Tonight I stay awake experiencing the same feelings that I had, when Kim Marshall threatened to kill me at playtime during the next school day. Teachers suggested to her that a detention may be in order. Kim's friends, enemies and previous black eye survivors told me to be prepared. I said nothing. I felt a lot. Sadly most of it was wondering why I deserved to be beaten up. What had I done wrong? My guess was that I was weak and I really did not know how I could change that to suit Kim Marshall. I was a nothing at school, why beat me up?
The next day we were both held in detention in separate rooms. I left school that day, running rather quickly with eyes like a crown completely around my head.
I know her desire to kill me faded because I'm still around.
There's an odd thing that I cannot work out about me. It's a feeling that whatever goes wrong, or not to my liking, is justified because I am wrong. I deserve it. That everyone else is right. I'm not sure I have ever felt that I belonged enough to know enough.

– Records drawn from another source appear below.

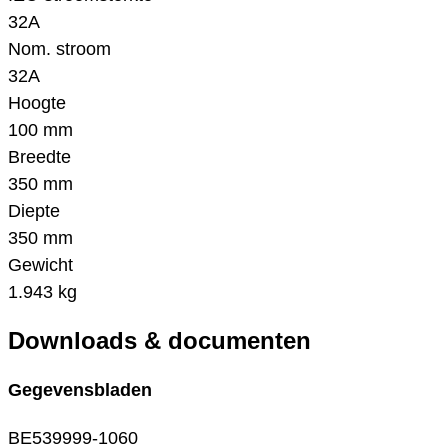
32A
Nom. stroom
32A
Hoogte
100 mm
Breedte
350 mm
Diepte
350 mm
Gewicht
1.943 kg
Downloads & documenten
Gegevensbladen
BE539999-1060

I fear my tomorrow morning is going to provide more than Kim's fists would have hurt, because we are dealing with personal issues where love and living is involved.

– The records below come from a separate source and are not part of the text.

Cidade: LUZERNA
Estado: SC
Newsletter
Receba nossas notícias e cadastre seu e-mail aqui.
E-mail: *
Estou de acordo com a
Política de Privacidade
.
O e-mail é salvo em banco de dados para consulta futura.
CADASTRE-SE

Now we can all preach about the need for a bully. Why they do it. I get that. Here's what I do not get. That Kim's punishment was the same as mine. That I'm the one awake right now, putting everything together in case I need the emergency exit switch. That I believe making decisions and choices through clear conversation and good intentions find the best solutions. That loving has more of an impact than not. Yet if all that were true, wouldn't I be snoring right now?
Yet, it's time I owned up. I believe that love has no power whatsoever. It is just a feeling and nobody won a Noble Peace Prize because of a feeling.

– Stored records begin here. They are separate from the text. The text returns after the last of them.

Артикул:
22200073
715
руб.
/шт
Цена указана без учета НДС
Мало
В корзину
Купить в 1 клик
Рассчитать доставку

It does not solve my brothers problems just because he knows how much I love him. It doesn't even ease him. It makes it worse actually.
Love doesn't get a look in when dealing with illness. I have said, love is all there is. I'm sorry everyone, I don't believe it. Nobody died easier hearing I love you. Dying is dying. Like waking up or falling asleep, it's a bodily function.
If all I'm doing is loving - why am I on the end of another bullies
hate list? If love were so effective, wouldn't it have worked by now on
one of the many stupid situations I have given love to? And again, I
have to stress to you, this is not an invite to a pity party. I just
don't think I do this thing of living in the right way.Its simple, if I don't shout louder tomorrow; then I lose and I'm not someone that shouts and makes sense. I do the garbled, teary shouting, where you run out of breath and forget what you were wanting to say.
Until of course you're in the car alone.
A legal document means more than a love letter, and I wish I had spent more time over those. Perhaps it is not my fault and we are just given these roles. They are already defined at birth or before. Some people are the bowling balls while others are the pins.
It is ironic that as a child I liked the song "Another Suitcase Another Hall." Coz I swear I'm at that point again. I knew I should have liked Sid Vicious.